Paul shared her daughter’s experience in the comments on the Mustang Parents page.
“Another lady posted they [the turkeys] were actually pecking her daughter. That’s so scary,” Paul said. “I just feel like someone should definitely do something about it,” Paul said.
Anne Garcia, another Cal Poly parent, echoed this thought on a different Facebook post.
“I’m just curious why there isn’t more effort to relocate them to avoid students being hurt or chased if it has been an ongoing problem for years?” Garcia wrote.
When asked whether University Housing has received any complaints or plans to do anything about the turkeys, University Housing declined to comment.
Another post on the Cal Poly SLO Class of 2019 page told of four other students chased down by the birds.
“It was traumatizing,” environmental management and protection senior Scott Shaffer wrote.
Shaffer lives off campus near the Yosemite and Sierra Madre dorms.
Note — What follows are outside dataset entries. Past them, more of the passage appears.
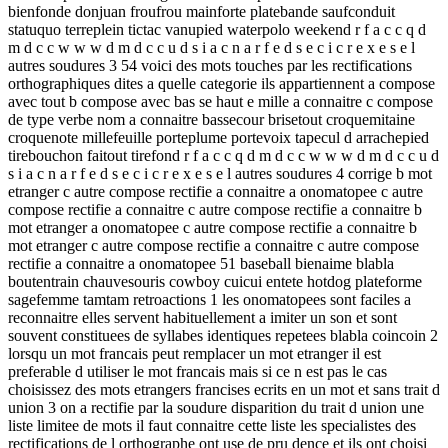
bienfonde donjuan froufrou mainforte platebande saufconduit
statuquo terreplein tictac vanupied waterpolo weekend r f a c c q d
m d c c w w w d m d c c u d s i a c n a r f e d s e c i c r e x e s e l
autres soudures 3 54 voici des mots touches par les rectifications
orthographiques dites a quelle categorie ils appartiennent a compose
avec tout b compose avec bas se haut e mille a connaitre c compose
de type verbe nom a connaitre bassecour brisetout croquemitaine
croquenote millefeuille porteplume portevoix tapecul d arrachepied
tirebouchon faitout tirefond r f a c c q d m d c c w w w d m d c c u d
s i a c n a r f e d s e c i c r e x e s e l autres soudures 4 corrige b mot
etranger c autre compose rectifie a connaitre a onomatopee c autre
compose rectifie a connaitre c autre compose rectifie a connaitre b
mot etranger a onomatopee c autre compose rectifie a connaitre b
mot etranger c autre compose rectifie a connaitre c autre compose
rectifie a connaitre a onomatopee 51 baseball bienaime blabla
boutentrain chauvesouris cowboy cuicui entete hotdog plateforme
sagefemme tamtam retroactions 1 les onomatopees sont faciles a
reconnaitre elles servent habituellement a imiter un son et sont
souvent constituees de syllabes identiques repetees blabla coincoin 2
lorsqu un mot francais peut remplacer un mot etranger il est
preferable d utiliser le mot francais mais si ce n est pas le cas
choisissez des mots etrangers francises ecrits en un mot et sans trait d
union 3 on a rectifie par la soudure disparition du trait d union une
liste limitee de mots il faut connaitre cette liste les specialistes des
rectifications de l orthographe ont use de pru dence et ils ont choisi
Although he often sees the turkeys in his neighborhood, one recent morning the birds turned hostile.
“As I started to walk toward the car, three of them ran at me,” Shaffer said.
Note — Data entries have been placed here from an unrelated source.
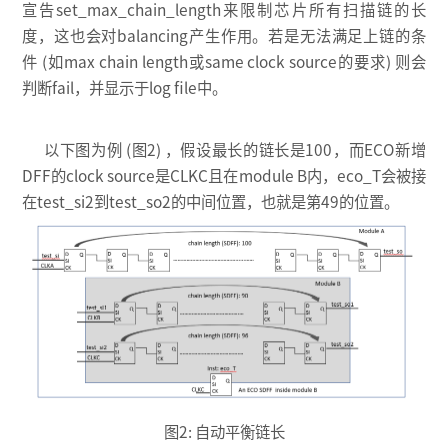
宣告set_max_chain_length来限制芯片所有扫描链的长
度，这也会对balancing产生作用。若是无法满足上链的条
件 (如max chain length或same clock source的要求) 则会
判断fail，并显示于log file中。
以下图为例 (图2) ，假设最长的链长是100，而ECO新增
DFF的clock source是CLKC且在module B内，eco_T会被接
在test_si2到test_so2的中间位置，也就是第49的位置。
图2: 自动平衡链长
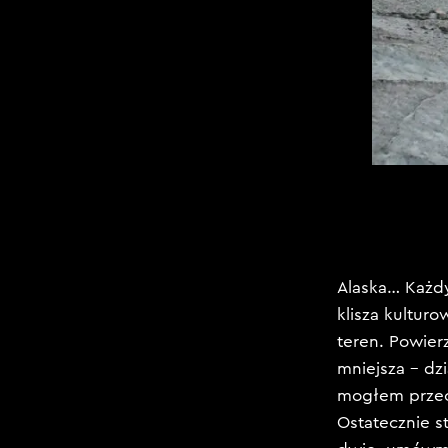
Alaska… Każdy
klisza kultur
teren. Powierz
mniejsza – dz
mogłem przec
Ostatecznie s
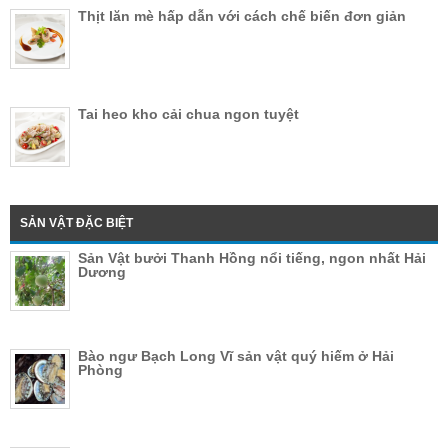
Thịt lăn mè hấp dẫn với cách chế biến đơn giản
Tai heo kho cải chua ngon tuyệt
SẢN VẬT ĐẶC BIỆT
Sản Vật bưởi Thanh Hồng nổi tiếng, ngon nhất Hải
Dương
Bào ngư Bạch Long Vĩ sản vật quý hiếm ở Hải
Phòng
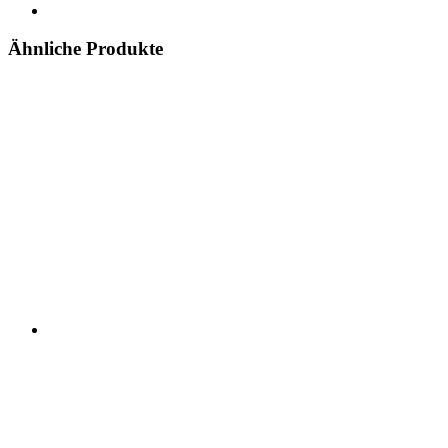
Ähnliche Produkte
Shaffer said he dashed back inside his house and shut the door to hide from the “insanely big” animals. The turkeys followed him there and pecked at the screen door.
When Shaffer finally made it to his car, the turkeys were close behind him.
“They were in front of my car and wouldn’t let me leave,” he said. “They started stabbing their faces at my tires and pecking at my window.”
While confrontations with on-campus turkeys is nothing new to Cal Poly, the birds’ level of aggression has caused an unusual amount of attention on social media this year.
“I was very surprised,” Shaffer said. “They seemed mad for some reason.”
Robert J. Spiller, a professor and poultry specialist for the animal science department, said the bird’s hormonal system peaks this time of year as the days get longer.
Spiller said the wild turkeys have thrived on campus for years. Unlike domesticated turkeys, these birds can fly. This makes it extremely difficult to keep the turkeys out of a particular area.
“They’re all over San Luis Obispo county and they go where they want to go,” Spiller said.
Spiller advised students encountering aggressive turkeys to pick up a stick and try to shoo the birds away. He said students should not be too concerned.
“I don’t think [students] have to worry about those turkeys inflicting a lot of pain,” Spiller said.
Running from the turkey’s may be more dangerous, as was the case for a professor in 2012 who fell and hit his head trying to get away.
Nancy Imbery, another parent, agreed. Her son, Alex Imbery, was chased about a year ago around the Cerro Vista dorms.
“It’s’ been a source of great humor for us,” she said. “He never actually felt threatened.”
Her son’s roommates filmed the incident and posted it to the Facebook group Overheard at Cal Poly.
Imbery said she noticed how other parents seemed worried about the “wild animals” being on the loose. She said she does not see the turkeys as a legitimate threat.
“We just see it as part of nature,” she said.